Wednesday, 7 September 2016

First test of oral rabies vaccine brings hope to the world's rarest canid


Date: August 31, 2016
Source: University of Oxford

Research published this week in the journal Vaccine reports field trials of the oral vaccine SAG2 in Ethiopian wolves, Africa's most threatened carnivore and the world's rarest canid.

The trials, undertaken by the University of Oxford, the Ethiopian Wildlife Conservation Authority and the UK Animal and Plant Health Agency in the Bale Mountains of Ethiopia, are the first ever conducted in wild populations of an endangered carnivore.

Researchers from Ethiopia and the UK tested various types of baits and ways to deliver the vaccine, trialling SAG2 in three wolf packs. Of 21 wolves trapped after vaccinations, 14 were positive for a biomarker indicating that the animal had ingested the bait; of these, half showed antibody titres in blood above the universally recognised threshold, and 86% had levels considered sufficient to provide protective immunity to wildlife. Wolves were closely monitored after the vaccination, and all but one of the wolves vaccinated were alive 14 months later (higher than average survival).
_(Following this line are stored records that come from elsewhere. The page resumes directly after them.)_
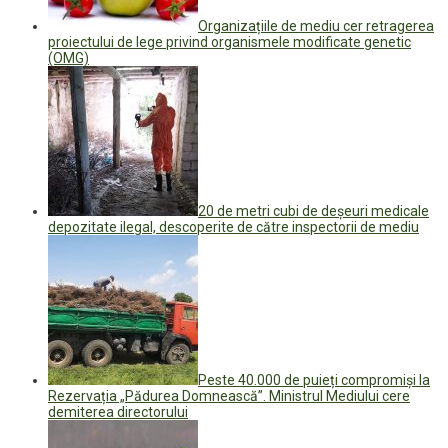
Organizațiile de mediu cer retragerea
proiectului de lege privind organismele modificate genetic
(OMG)
20 de metri cubi de deșeuri medicale
depozitate ilegal, descoperite de către inspectorii de mediu
Peste 40.000 de puieți compromiși la
Rezervația „Pădurea Domnească”. Ministrul Mediului cere
demiterea directorului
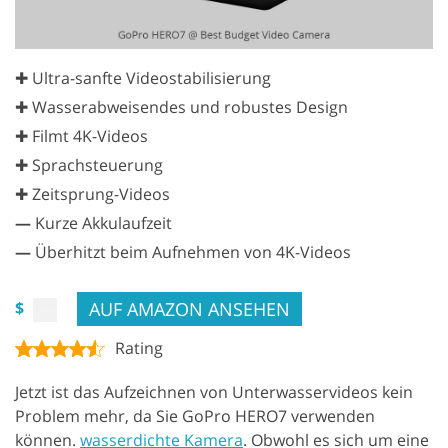
✚ Ultra-sanfte Videostabilisierung
✚ Wasserabweisendes und robustes Design
✚ Filmt 4K-Videos
✚ Sprachsteuerung
✚ Zeitsprung-Videos
—
Kurze Akkulaufzeit
—
Überhitzt beim Aufnehmen von 4K-Videos
AUF AMAZON ANSEHEN
$
Rating
Jetzt ist das Aufzeichnen von Unterwasservideos kein
Problem mehr, da Sie GoPro HERO7 verwenden
können.
wasserdichte Kamera
. Obwohl es sich um eine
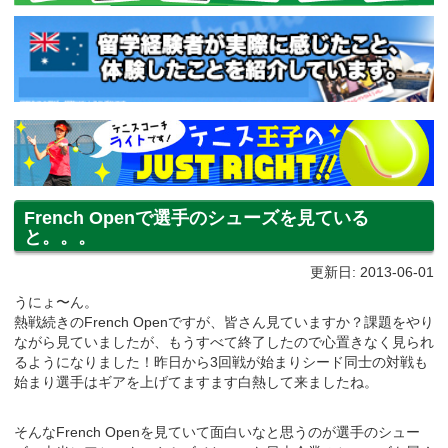
French Openで選手のシューズを見ている
と。。。
更新日: 2013-06-01
うにょ〜ん。
熱戦続きのFrench Openですが、皆さん見ていますか？課題をやり
ながら見ていましたが、もうすべて終了したので心置きなく見られ
るようになりました！昨日から3回戦が始まりシード同士の対戦も
始まり選手はギアを上げてますます白熱して来ましたね。
そんなFrench Openを見ていて面白いなと思うのが選手のシュー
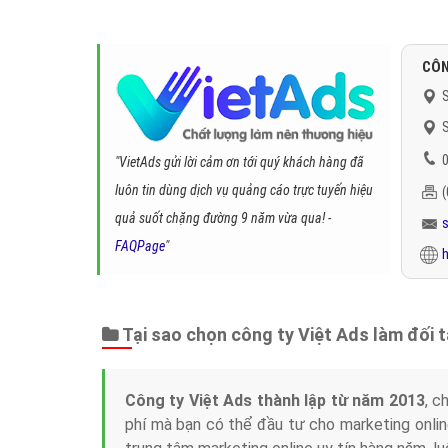
CÔN
S
S
0
"VietAds gửi lời cảm ơn tới quý khách hàng đã
luôn tin dùng dịch vụ quảng cáo trực tuyến hiệu
quả suốt chặng đường 9 năm vừa qua! -
FAQPage
"
h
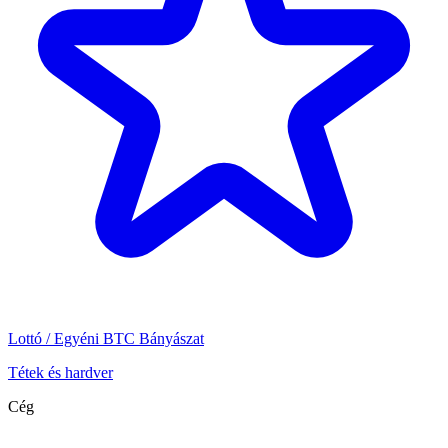
Lottó / Egyéni BTC Bányászat
Tétek és hardver
Cég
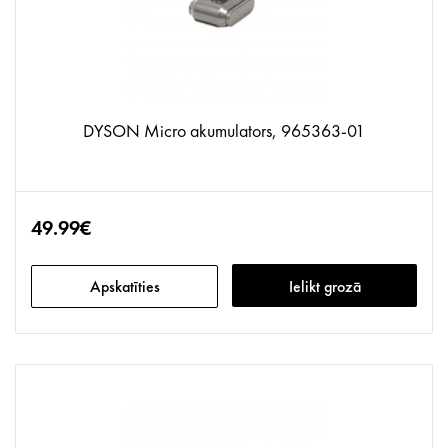
DYSON Micro akumulators, 965363-01
49.99€
Apskatīties
Ielikt grozā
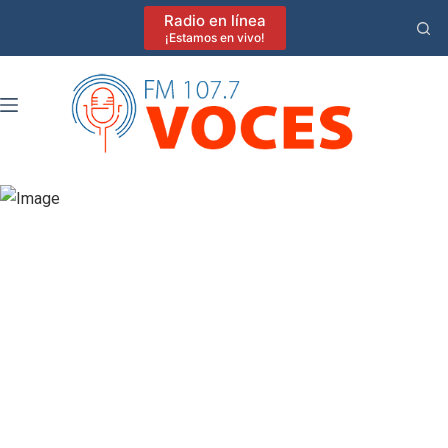
Saltar
Radio en línea
al
¡Estamos en vivo!
contenido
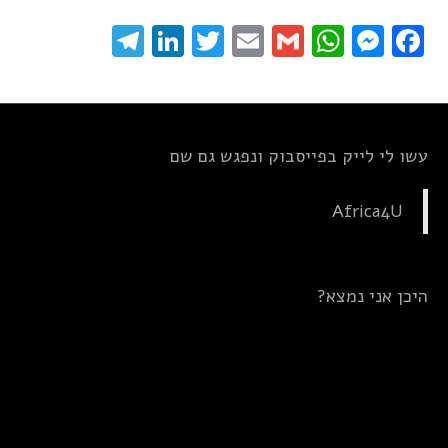
elegram
LinkedIn
Twitter
Email
WhatsApp
Gmail
Messenger
Facebook
עשו לי לייק בפייסבוק ונפגש גם שם
Africa4U
היכן אני נמצא?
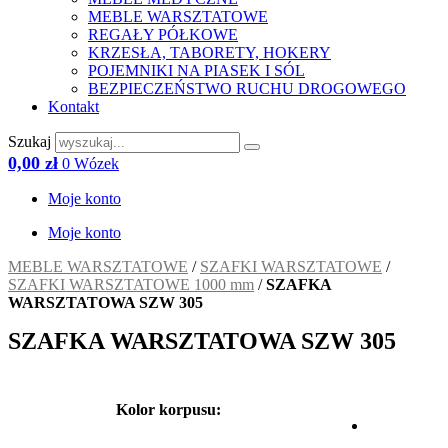
MEBLE WARSZTATOWE
REGAŁY PÓŁKOWE
KRZESŁA, TABORETY, HOKERY
POJEMNIKI NA PIASEK I SÓL
BEZPIECZEŃSTWO RUCHU DROGOWEGO
Kontakt
Szukaj
0,00
zł
0
Wózek
Moje konto
Moje konto
MEBLE WARSZTATOWE
/
SZAFKI WARSZTATOWE
/
SZAFKI WARSZTATOWE 1000 mm
/
SZAFKA
WARSZTATOWA SZW 305
SZAFKA WARSZTATOWA SZW 305
Kolor korpusu:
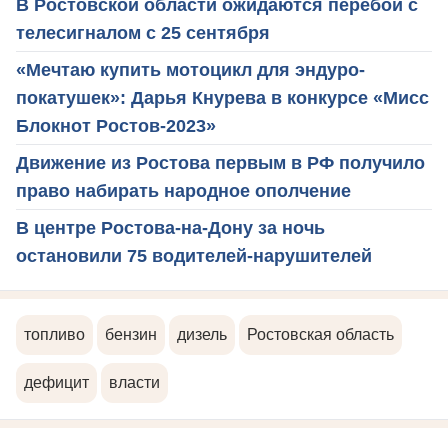
В Ростовской области ожидаются перебои с
телесигналом с 25 сентября
«Мечтаю купить мотоцикл для эндуро-
покатушек»: Дарья Кнурева в конкурсе «Мисс
Блокнот Ростов-2023»
Движение из Ростова первым в РФ получило
право набирать народное ополчение
В центре Ростова-на-Дону за ночь
остановили 75 водителей-нарушителей
топливо
бензин
дизель
Ростовская область
дефицит
власти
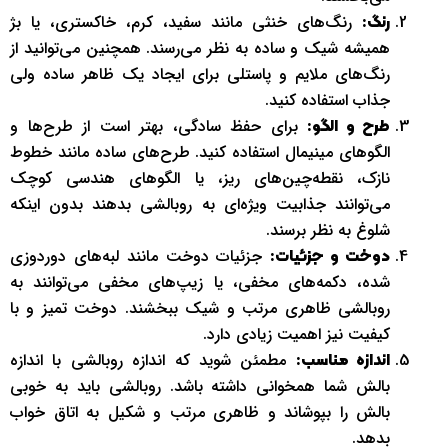
رنگ‌های خنثی مانند سفید، کرم، خاکستری، یا بژ
رنگ:
همیشه شیک و ساده به نظر می‌رسند. همچنین می‌توانید از
رنگ‌های ملایم و پاستلی برای ایجاد یک ظاهر ساده ولی
جذاب استفاده کنید.
برای حفظ سادگی، بهتر است از طرح‌ها و
طرح و الگو:
الگوهای مینیمال استفاده کنید. طرح‌های ساده مانند خطوط
نازک، نقطه‌چین‌های ریز، یا الگوهای هندسی کوچک
می‌توانند جذابیت ویژه‌ای به روبالشی بدهند بدون اینکه
شلوغ به نظر برسند.
جزئیات دوخت مانند لبه‌های دوردوزی
دوخت و جزئیات:
شده، دکمه‌های مخفی، یا زیپ‌های مخفی می‌توانند به
روبالشی ظاهری مرتب و شیک ببخشند. دوخت تمیز و با
کیفیت نیز اهمیت زیادی دارد.
مطمئن شوید که اندازه روبالشی با اندازه
اندازه مناسب:
بالش شما همخوانی داشته باشد. روبالشی باید به خوبی
بالش را بپوشاند و ظاهری مرتب و شکیل به اتاق خواب
بدهد.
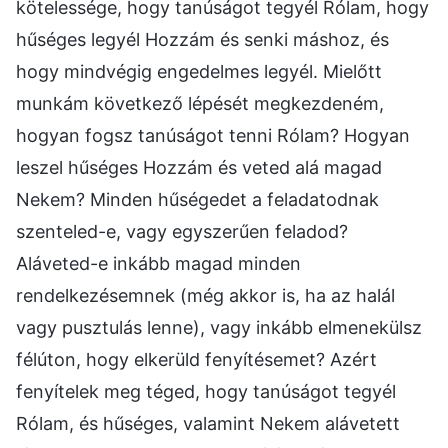
kötelessége, hogy tanúságot tegyél Rólam, hogy
hűséges legyél Hozzám és senki máshoz, és
hogy mindvégig engedelmes legyél. Mielőtt
munkám következő lépését megkezdeném,
hogyan fogsz tanúságot tenni Rólam? Hogyan
leszel hűséges Hozzám és veted alá magad
Nekem? Minden hűségedet a feladatodnak
szenteled-e, vagy egyszerűen feladod?
Aláveted-e inkább magad minden
rendelkezésemnek (még akkor is, ha az halál
vagy pusztulás lenne), vagy inkább elmenekülsz
félúton, hogy elkerüld fenyítésemet? Azért
fenyítelek meg téged, hogy tanúságot tegyél
Rólam, és hűséges, valamint Nekem alávetett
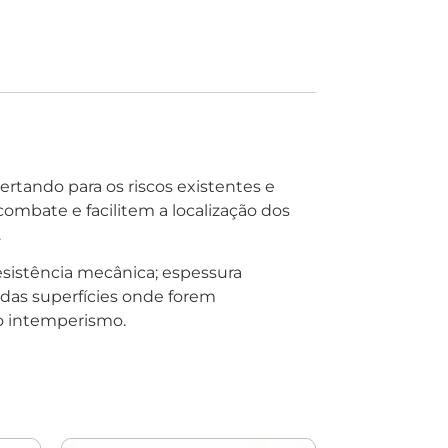
ertando para os riscos existentes e
ombate e facilitem a localização dos
.
resistência mecânica; espessura
s das superfícies onde forem
ao intemperismo.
Oral vaccination proved to be the answer to controlling rabies in wild populations of red foxes and northern raccoons in Europe and North America, but the approach has never been tested in wild populations of endangered carnivores such as Ethiopian wolves and African wild dogs, which are at risk of extinction because of outbreaks of infectious diseases.

Rabies is a virus that kills people, domestic livestock and wild animals worldwide, and is particularly prevalent in the highlands of Ethiopia, where rabies recurrently jumps from domestic dogs into their wild relatives, the charismatic Ethiopian wolves. With fewer than 500 adult wolves left in half a dozen mountain ranges, and no captive populations, Ethiopian wolves are much rarer than giant pandas and unlikely to sustain the immediate and present threats rising from growing numbers of dogs and people living in and around their mountain enclaves.